- _YOUR ASSIGNMENT_
Pictures stay out; everything else in the records below is copied exactly.

--

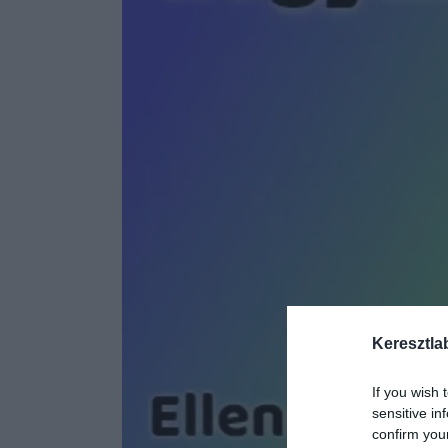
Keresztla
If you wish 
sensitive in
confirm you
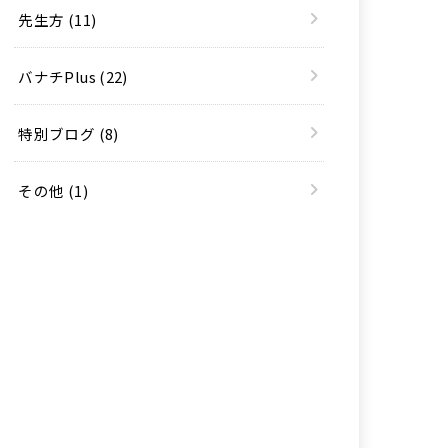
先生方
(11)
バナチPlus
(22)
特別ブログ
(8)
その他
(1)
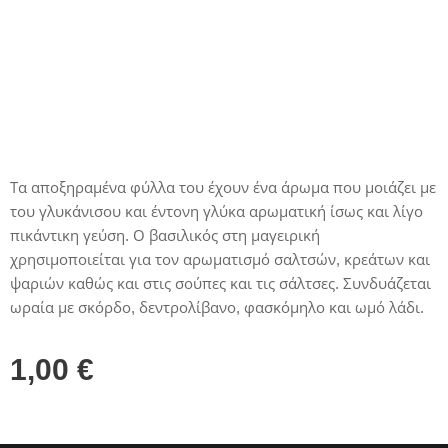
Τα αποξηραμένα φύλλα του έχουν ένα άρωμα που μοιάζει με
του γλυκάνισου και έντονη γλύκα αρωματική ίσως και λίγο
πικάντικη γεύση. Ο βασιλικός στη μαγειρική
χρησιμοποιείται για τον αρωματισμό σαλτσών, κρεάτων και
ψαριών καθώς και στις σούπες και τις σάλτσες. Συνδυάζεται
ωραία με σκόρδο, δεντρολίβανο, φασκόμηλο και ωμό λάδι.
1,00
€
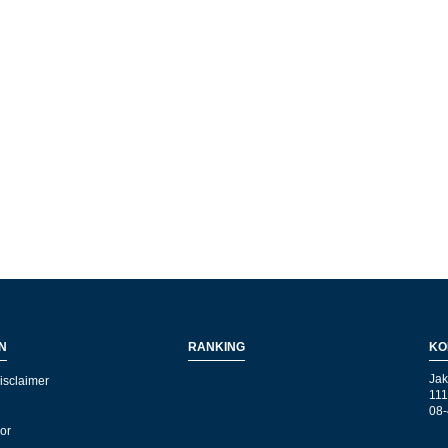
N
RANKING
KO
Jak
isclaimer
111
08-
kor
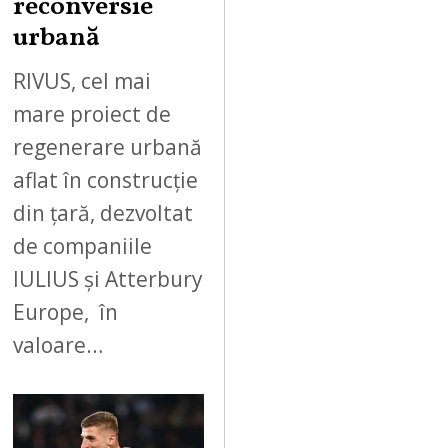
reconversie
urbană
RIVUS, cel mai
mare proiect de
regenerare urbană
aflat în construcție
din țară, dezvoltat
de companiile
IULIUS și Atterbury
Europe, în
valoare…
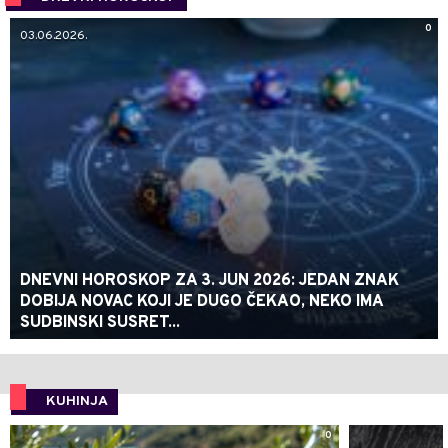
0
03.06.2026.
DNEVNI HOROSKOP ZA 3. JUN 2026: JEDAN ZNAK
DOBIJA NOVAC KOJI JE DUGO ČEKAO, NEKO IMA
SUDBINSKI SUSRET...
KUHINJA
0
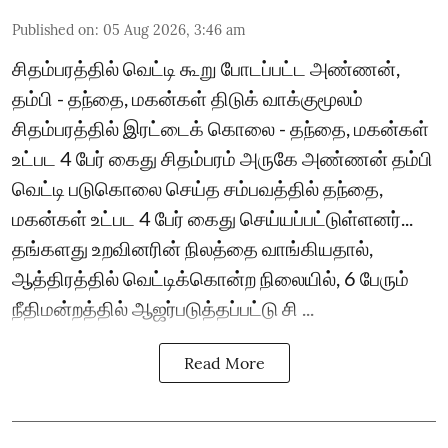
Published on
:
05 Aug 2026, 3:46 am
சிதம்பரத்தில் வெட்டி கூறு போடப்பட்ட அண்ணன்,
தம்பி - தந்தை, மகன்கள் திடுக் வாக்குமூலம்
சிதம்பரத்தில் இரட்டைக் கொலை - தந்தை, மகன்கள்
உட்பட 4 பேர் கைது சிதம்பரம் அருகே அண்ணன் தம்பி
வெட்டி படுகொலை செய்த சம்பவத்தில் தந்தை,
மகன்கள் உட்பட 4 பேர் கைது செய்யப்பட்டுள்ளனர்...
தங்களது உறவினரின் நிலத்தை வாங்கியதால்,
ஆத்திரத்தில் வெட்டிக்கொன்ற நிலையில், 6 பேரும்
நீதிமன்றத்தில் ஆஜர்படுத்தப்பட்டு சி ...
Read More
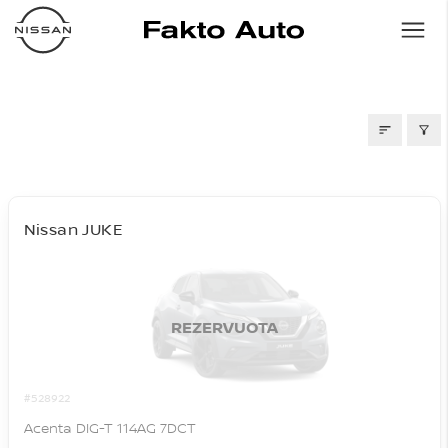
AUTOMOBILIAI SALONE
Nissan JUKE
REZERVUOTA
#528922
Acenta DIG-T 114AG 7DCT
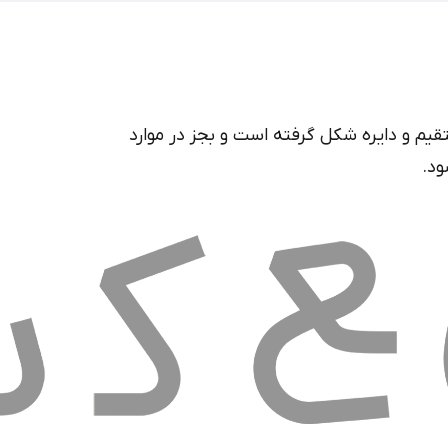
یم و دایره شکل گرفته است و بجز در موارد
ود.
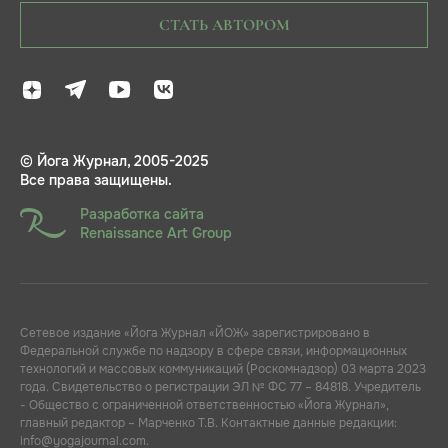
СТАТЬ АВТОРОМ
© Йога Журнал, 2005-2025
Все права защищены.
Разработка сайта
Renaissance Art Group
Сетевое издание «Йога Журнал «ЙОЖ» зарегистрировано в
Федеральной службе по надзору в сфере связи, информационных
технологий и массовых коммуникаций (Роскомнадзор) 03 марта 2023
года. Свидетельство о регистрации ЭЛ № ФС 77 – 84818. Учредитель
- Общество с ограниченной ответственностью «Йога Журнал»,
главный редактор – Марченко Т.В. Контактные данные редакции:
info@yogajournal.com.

--

- _RESULT_
Keresztla
If you wish 
sensitive in
confirm you
先生方
(11)
バナチPlus
(22)
特別ブログ
(8)
その他
(1)
Τα αποξηραμένα φύλλα του έχουν ένα άρωμα που μοιάζει με
του γλυκάνισου και έντονη γλύκα αρωματική ίσως και λίγο
πικάντικη γεύση. Ο βασιλικός στη μαγειρική
χρησιμοποιείται για τον αρωματισμό σαλτσών, κρεάτων και
ψαριών καθώς και στις σούπες και τις σάλτσες. Συνδυάζεται
ωραία με σκόρδο, δεντρολίβανο, φασκόμηλο και ωμό λάδι.
1,00
€
N
RANKING
KO
Jak
isclaimer
111
08-
kor
reconversie
urbană
RIVUS, cel mai
mare proiect de
regenerare urbană
aflat în construcție
din țară, dezvoltat
de companiile
IULIUS și Atterbury
Europe, în
valoare…
0
03.06.2026.
DNEVNI HOROSKOP ZA 3. JUN 2026: JEDAN ZNAK
DOBIJA NOVAC KOJI JE DUGO ČEKAO, NEKO IMA
SUDBINSKI SUSRET...
KUHINJA
0
Published on
:
05 Aug 2026, 3:46 am
சிதம்பரத்தில் வெட்டி கூறு போடப்பட்ட அண்ணன்,
தம்பி - தந்தை, மகன்கள் திடுக் வாக்குமூலம்
சிதம்பரத்தில் இரட்டைக் கொலை - தந்தை, மகன்கள்
உட்பட 4 பேர் கைது சிதம்பரம் அருகே அண்ணன் தம்பி
வெட்டி படுகொலை செய்த சம்பவத்தில் தந்தை,
மகன்கள் உட்பட 4 பேர் கைது செய்யப்பட்டுள்ளனர்...
தங்களது உறவினரின் நிலத்தை வாங்கியதால்,
ஆத்திரத்தில் வெட்டிக்கொன்ற நிலையில், 6 பேரும்
நீதிமன்றத்தில் ஆஜர்படுத்தப்பட்டு சி ...
Read More
AUTOMOBILIAI SALONE
Nissan JUKE
REZERVUOTA
#528922
Acenta DIG-T 114AG 7DCT
یم و دایره شکل گرفته است و بجز در موارد
ود.
СТАТЬ АВТОРОМ
© Йога Журнал, 2005-2025
Все права защищены.
Разработка сайта
Renaissance Art Group
Сетевое издание «Йога Журнал «ЙОЖ» зарегистрировано в
Федеральной службе по надзору в сфере связи, информационных
технологий и массовых коммуникаций (Роскомнадзор) 03 марта 2023
года. Свидетельство о регистрации ЭЛ № ФС 77 – 84818. Учредитель
- Общество с ограниченной ответственностью «Йога Журнал»,
главный редактор – Марченко Т.В. Контактные данные редакции:
info@yogajournal.com.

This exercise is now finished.